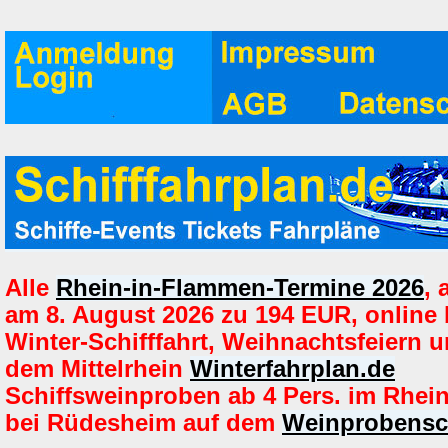
Alle
Rhein-in-Flammen-Termine 2026
,
am 8. August 2026 zu 194 EUR, online
Winter-Schifffahrt, Weihnachtsfeiern u
dem Mittelrhein
Winterfahrplan.de
Schiffsweinproben ab 4 Pers. im Rhein
bei Rüdesheim auf dem
Weinprobensch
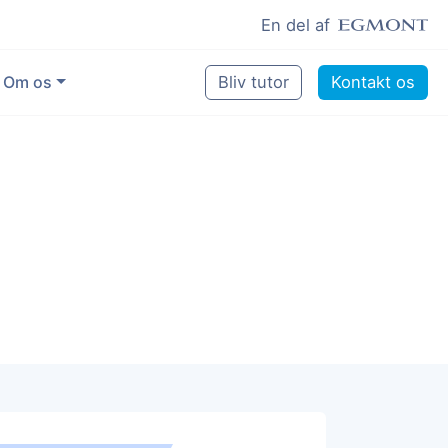
En del af
Om os
Bliv tutor
Kontakt os
Vores eksperter
Sikring af kvalitet
Pædagogisk grundlag
Skoler og kommuner
Job som lektiehjælper
Job som erfaren underviser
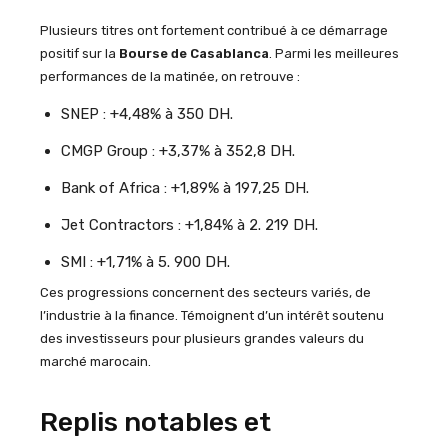
Plusieurs titres ont fortement contribué à ce démarrage
positif sur la
Bourse de Casablanca
. Parmi les meilleures
performances de la matinée, on retrouve :
SNEP : +4,48% à 350 DH.
CMGP Group : +3,37% à 352,8 DH.
Bank of Africa : +1,89% à 197,25 DH.
Jet Contractors : +1,84% à 2. 219 DH.
SMI : +1,71% à 5. 900 DH.
Ces progressions concernent des secteurs variés, de
l’industrie à la finance. Témoignent d’un intérêt soutenu
des investisseurs pour plusieurs grandes valeurs du
marché marocain.
Replis notables et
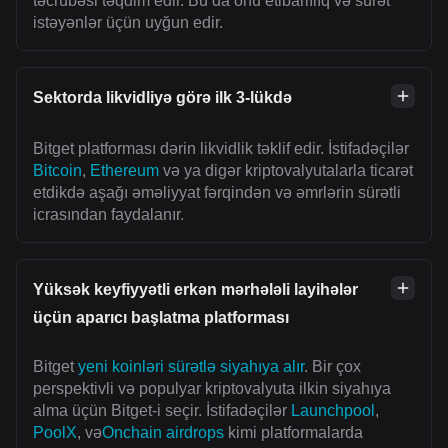
təcrübəsi təqdim edir. Bu da onu etibarlılıq və sürət
istəyənlər üçün uyğun edir.
Sektorda likvidliyə görə ilk 3-lükdə
Bitget platforması dərin likvidlik təklif edir. İstifadəçilər
Bitcoin
,
Ethereum
və ya digər kriptovalyutalarla ticarət
etdikdə aşağı əməliyyat fərqindən və əmrlərin sürətli
icrasından faydalanır.
Yüksək keyfiyyətli erkən mərhələli layihələr
üçün aparıcı başlatma platforması
Bitget
yeni koinləri sürətlə siyahıya alır
. Bir çox
perspektivli və populyar kriptovalyuta ilkin siyahıya
alma üçün Bitget-i seçir. İstifadəçilər
Launchpool
,
PoolX
, və
Onchain airdrops
kimi platformalarda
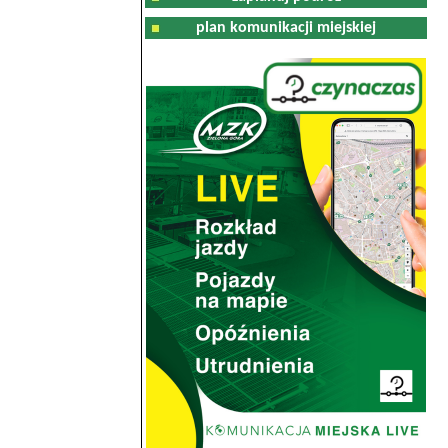
plan komunikacji miejskiej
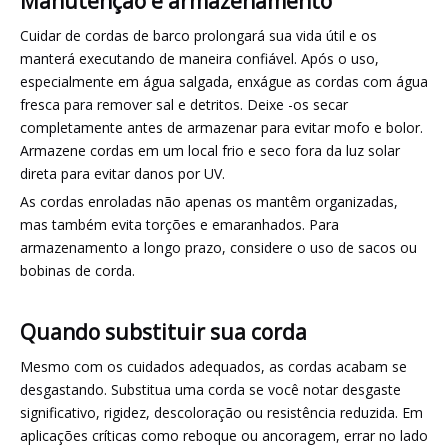
Manutenção e armazenamento
Cuidar de cordas de barco prolongará sua vida útil e os
manterá executando de maneira confiável. Após o uso,
especialmente em água salgada, enxágue as cordas com água
fresca para remover sal e detritos. Deixe -os secar
completamente antes de armazenar para evitar mofo e bolor.
Armazene cordas em um local frio e seco fora da luz solar
direta para evitar danos por UV.
As cordas enroladas não apenas os mantêm organizadas,
mas também evita torções e emaranhados. Para
armazenamento a longo prazo, considere o uso de sacos ou
bobinas de corda.
Quando substituir sua corda
Mesmo com os cuidados adequados, as cordas acabam se
desgastando. Substitua uma corda se você notar desgaste
significativo, rigidez, descoloração ou resistência reduzida. Em
aplicações críticas como reboque ou ancoragem, errar no lado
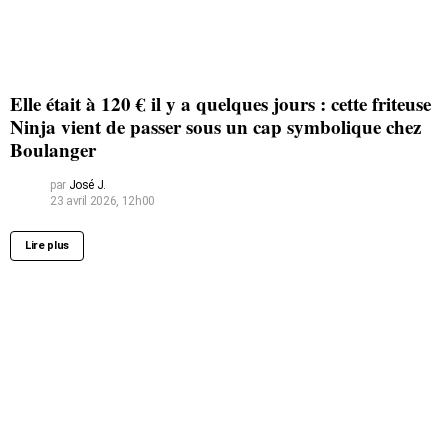
Elle était à 120 € il y a quelques jours : cette friteuse
Ninja vient de passer sous un cap symbolique chez
Boulanger
par
José J.
23 avril 2026, 12h00
Lire plus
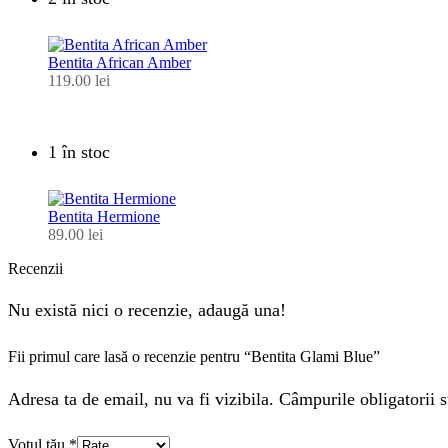
Bentita African Amber
119.00
lei
1 în stoc
Bentita Hermione
89.00
lei
Recenzii
Nu există nici o recenzie, adaugă una!
Fii primul care lasă o recenzie pentru “Bentita Glami Blue”
Adresa ta de email, nu va fi vizibila. Câmpurile obligatorii s
Votul tău
*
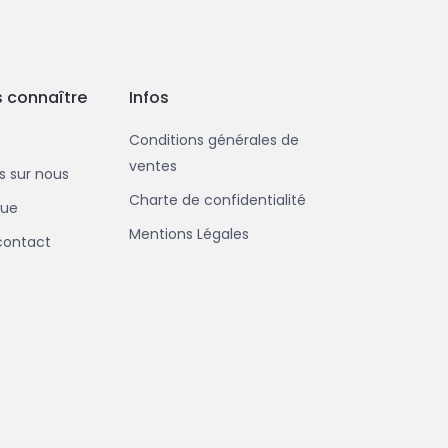
 connaître
Infos
Conditions générales de
ventes
us sur nous
Charte de confidentialité
que
Mentions Légales
contact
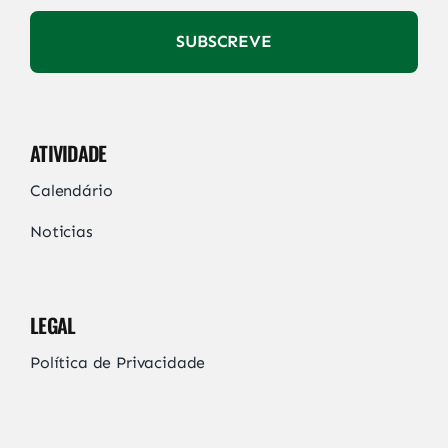
SUBSCREVE
ATIVIDADE
Calendário
Noticias
LEGAL
Política de Privacidade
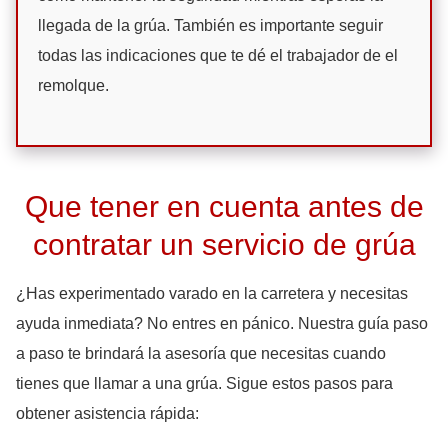
llegada de la grúa. También es importante seguir
todas las indicaciones que te dé el trabajador de el
remolque.
Que tener en cuenta antes de
contratar un servicio de grúa
¿Has experimentado varado en la carretera y necesitas
ayuda inmediata? No entres en pánico. Nuestra guía paso
a paso te brindará la asesoría que necesitas cuando
tienes que llamar a una grúa. Sigue estos pasos para
obtener asistencia rápida:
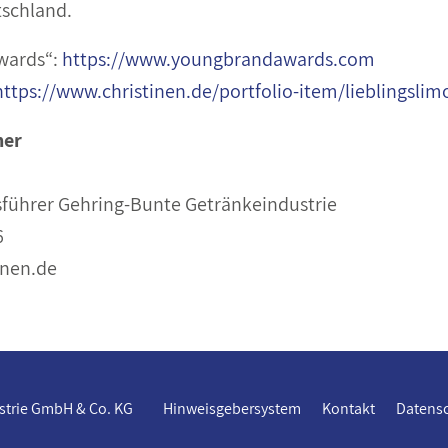
tschland.
wards“:
https://www.youngbrandawards.com
https://www.christinen.de/portfolio-item/lieblingslimo
ner
sführer Gehring-Bunte Getränkeindustrie
6
inen.de
ustrie GmbH & Co. KG
Hinweisgebersystem
Kontakt
Datens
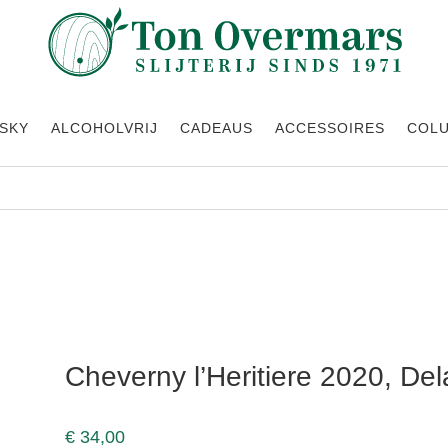
SKY
ALCOHOLVRIJ
CADEAUS
ACCESSOIRES
COL
Cheverny l’Heritiere 2020, Dela
€
34,00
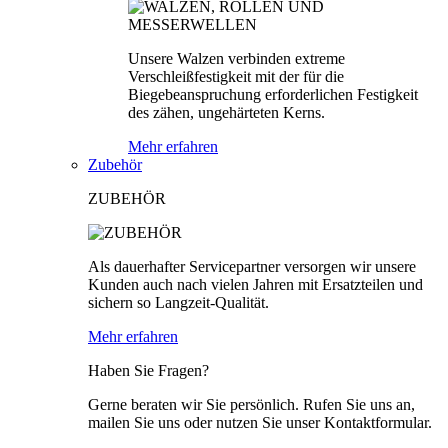
Unsere Walzen verbinden extreme
Verschleißfestigkeit mit der für die
Biegebeanspruchung erforderlichen Festigkeit
des zähen, ungehärteten Kerns.
Mehr erfahren
Zubehör
ZUBEHÖR
Als dauerhafter Servicepartner versorgen wir unsere
Kunden auch nach vielen Jahren mit Ersatzteilen und
sichern so Langzeit-Qualität.
Mehr erfahren
Haben Sie Fragen?
Gerne beraten wir Sie persönlich. Rufen Sie uns an,
mailen Sie uns oder nutzen Sie unser Kontaktformular.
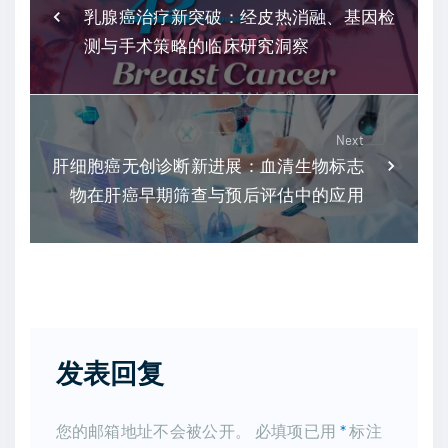
乳腺癌治疗新突破：经皮热消融、基因检
测与手术策略的临床研究洞察
Next
肝细胞癌无创诊断新进展：血清生物标志
物在肝癌早期筛查与预后评估中的应用
发表回复
您的邮箱地址不会被公开。
必填项已用
*
标注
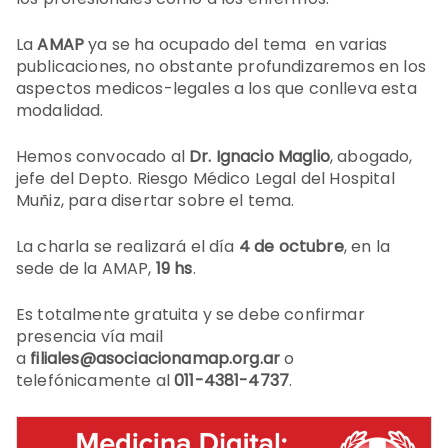
La
AMAP
ya se ha ocupado del tema en varias
publicaciones, no obstante profundizaremos en los
aspectos medicos-legales a los que conlleva esta
modalidad.
Hemos convocado al
Dr. Ignacio Maglio
, abogado,
jefe del Depto. Riesgo Médico Legal del Hospital
Muñiz, para disertar sobre el tema.
La charla se realizará el día
4 de octubre
, en la
sede de la AMAP,
19 hs
.
Es totalmente gratuita y se debe confirmar
presencia vía mail
a
filiales@asociacionamap.org.ar
o
telefónicamente al
011-4381-4737
.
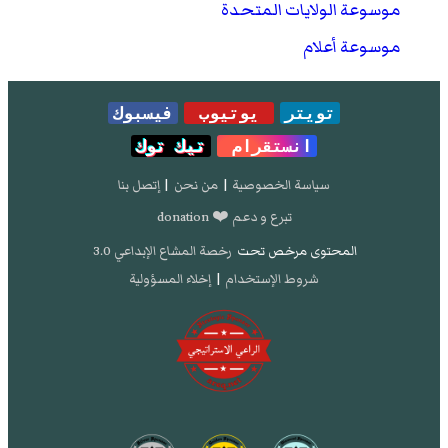
موسوعة الولايات المتحدة
موسوعة أعلام
تويتر
يوتيوب
فيسبوك
انستقرام
تيك توك
سياسة الخصوصية
|
من نحن
|
إتصل بنا
تبرع و دعم ❤️ donation
المحتوى مرخص تحت
رخصة المشاع الإبداعي 3.0
شروط الإستخدام
|
إخلاء المسؤولية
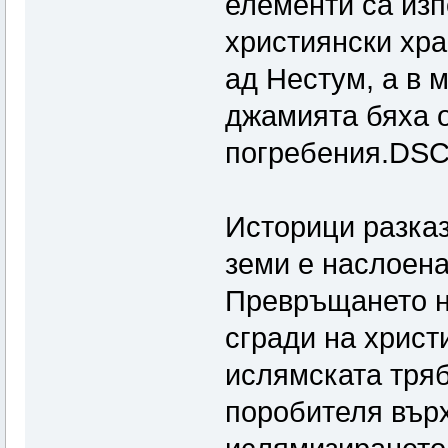
елементи са изп
християнски хра
ад Нестум, а в 
джамията бяха о
погребения.DSC
Историци разказ
земи е наслоена
Превръщането н
сгради на христ
ислямската тряб
поробителя върх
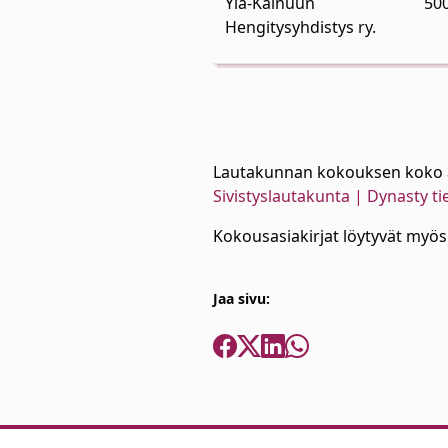
Ylä-Kainuun
50
Hengitysyhdistys ry.
Lautakunnan kokouksen koko asia
Sivistyslautakunta | Dynasty t
Kokousasiakirjat löytyvät myös 
Jaa sivu:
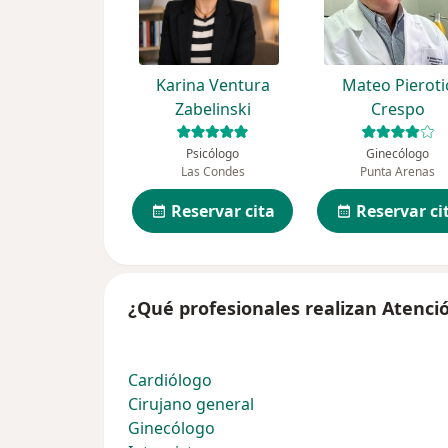
Karina Ventura
Mateo Pieroti
Zabelinski
Crespo
Psicólogo
Ginecólogo
Las Condes
Punta Arenas
Reservar cita
Reservar ci
¿Qué profesionales realizan Atenci
Cardiólogo
Cirujano general
Ginecólogo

********

Task to complete:
Transcribe the whole listing exactly but exclude images.

Result of this task:
Alle
Rhein-in-Flammen-Termine 2026
,
am 8. August 2026 zu 194 EUR, online
Winter-Schifffahrt, Weihnachtsfeiern u
dem Mittelrhein
Winterfahrplan.de
Schiffsweinproben ab 4 Pers. im Rhein
bei Rüdesheim auf dem
Weinprobensch
En del af
Om os
Bliv tutor
Kontakt os
Vores eksperter
Sikring af kvalitet
Pædagogisk grundlag
Skoler og kommuner
Job som lektiehjælper
Job som erfaren underviser
Plusieurs titres ont fortement contribué à ce démarrage
positif sur la
Bourse de Casablanca
. Parmi les meilleures
performances de la matinée, on retrouve :
SNEP : +4,48% à 350 DH.
CMGP Group : +3,37% à 352,8 DH.
Bank of Africa : +1,89% à 197,25 DH.
Jet Contractors : +1,84% à 2. 219 DH.
SMI : +1,71% à 5. 900 DH.
Ces progressions concernent des secteurs variés, de
l’industrie à la finance. Témoignent d’un intérêt soutenu
des investisseurs pour plusieurs grandes valeurs du
marché marocain.
Replis notables et
təcrübəsi təqdim edir. Bu da onu etibarlılıq və sürət
istəyənlər üçün uyğun edir.
Sektorda likvidliyə görə ilk 3-lükdə
Bitget platforması dərin likvidlik təklif edir. İstifadəçilər
Bitcoin
,
Ethereum
və ya digər kriptovalyutalarla ticarət
etdikdə aşağı əməliyyat fərqindən və əmrlərin sürətli
icrasından faydalanır.
Yüksək keyfiyyətli erkən mərhələli layihələr
üçün aparıcı başlatma platforması
Bitget
yeni koinləri sürətlə siyahıya alır
. Bir çox
perspektivli və populyar kriptovalyuta ilkin siyahıya
alma üçün Bitget-i seçir. İstifadəçilər
Launchpool
,
PoolX
, və
Onchain airdrops
kimi platformalarda
plan komunikacji miejskiej
Manutenção e armazenamento
Cuidar de cordas de barco prolongará sua vida útil e os
manterá executando de maneira confiável. Após o uso,
especialmente em água salgada, enxágue as cordas com água
fresca para remover sal e detritos. Deixe -os secar
completamente antes de armazenar para evitar mofo e bolor.
Armazene cordas em um local frio e seco fora da luz solar
direta para evitar danos por UV.
As cordas enroladas não apenas os mantêm organizadas,
mas também evita torções e emaranhados. Para
armazenamento a longo prazo, considere o uso de sacos ou
bobinas de corda.
Quando substituir sua corda
Mesmo com os cuidados adequados, as cordas acabam se
desgastando. Substitua uma corda se você notar desgaste
significativo, rigidez, descoloração ou resistência reduzida. Em
aplicações críticas como reboque ou ancoragem, errar no lado
Elle était à 120 € il y a quelques jours : cette friteuse
Ninja vient de passer sous un cap symbolique chez
Boulanger
par
José J.
23 avril 2026, 12h00
Lire plus
Bentita African Amber
119.00
lei
1 în stoc
Bentita Hermione
89.00
lei
Recenzii
Nu există nici o recenzie, adaugă una!
Fii primul care lasă o recenzie pentru “Bentita Glami Blue”
Adresa ta de email, nu va fi vizibila. Câmpurile obligatorii s
Votul tău
*
 connaître
Infos
Conditions générales de
ventes
us sur nous
Charte de confidentialité
que
Mentions Légales
contact
SUBSCREVE
ATIVIDADE
Calendário
Noticias
LEGAL
Política de Privacidade
llegada de la grúa. También es importante seguir
todas las indicaciones que te dé el trabajador de el
remolque.
Que tener en cuenta antes de
contratar un servicio de grúa
¿Has experimentado varado en la carretera y necesitas
ayuda inmediata? No entres en pánico. Nuestra guía paso
a paso te brindará la asesoría que necesitas cuando
tienes que llamar a una grúa. Sigue estos pasos para
obtener asistencia rápida:
tschland.
wards“:
https://www.youngbrandawards.com
https://www.christinen.de/portfolio-item/lieblingslimo
ner
sführer Gehring-Bunte Getränkeindustrie
6
inen.de
ustrie GmbH & Co. KG
Hinweisgebersystem
Kontakt
Datens
SKY
ALCOHOLVRIJ
CADEAUS
ACCESSOIRES
COL
Cheverny l’Heritiere 2020, Dela
€
34,00
Unsere Walzen verbinden extreme
Verschleißfestigkeit mit der für die
Biegebeanspruchung erforderlichen Festigkeit
des zähen, ungehärteten Kerns.
Mehr erfahren
Zubehör
ZUBEHÖR
Als dauerhafter Servicepartner versorgen wir unsere
Kunden auch nach vielen Jahren mit Ersatzteilen und
sichern so Langzeit-Qualität.
Mehr erfahren
Haben Sie Fragen?
Gerne beraten wir Sie persönlich. Rufen Sie uns an,
mailen Sie uns oder nutzen Sie unser Kontaktformular.
乳腺癌治疗新突破：经皮热消融、基因检
测与手术策略的临床研究洞察
Next
肝细胞癌无创诊断新进展：血清生物标志
物在肝癌早期筛查与预后评估中的应用
发表回复
您的邮箱地址不会被公开。
必填项已用
*
标注
La
AMAP
ya se ha ocupado del tema en varias
publicaciones, no obstante profundizaremos en los
aspectos medicos-legales a los que conlleva esta
modalidad.
Hemos convocado al
Dr. Ignacio Maglio
, abogado,
jefe del Depto. Riesgo Médico Legal del Hospital
Muñiz, para disertar sobre el tema.
La charla se realizará el día
4 de octubre
, en la
sede de la AMAP,
19 hs
.
Es totalmente gratuita y se debe confirmar
presencia vía mail
a
filiales@asociacionamap.org.ar
o
telefónicamente al
011-4381-4737
.
موسوعة الولايات المتحدة
موسوعة أعلام
تويتر
يوتيوب
فيسبوك
انستقرام
تيك توك
سياسة الخصوصية
|
من نحن
|
إتصل بنا
تبرع و دعم ❤️ donation
المحتوى مرخص تحت
رخصة المشاع الإبداعي 3.0
شروط الإستخدام
|
إخلاء المسؤولية
елементи са изп
християнски хра
ад Нестум, а в 
джамията бяха о
погребения.DSC
Историци разказ
земи е наслоена
Превръщането н
сгради на христ
ислямската тряб
поробителя върх
Ylä-Kainuun
50
Hengitysyhdistys ry.
Lautakunnan kokouksen koko asia
Sivistyslautakunta | Dynasty t
Kokousasiakirjat löytyvät myös 
Jaa sivu:
Karina Ventura
Mateo Pieroti
Zabelinski
Crespo
Psicólogo
Ginecólogo
Las Condes
Punta Arenas
Reservar cita
Reservar ci
¿Qué profesionales realizan Atenci
Cardiólogo
Cirujano general
Ginecólogo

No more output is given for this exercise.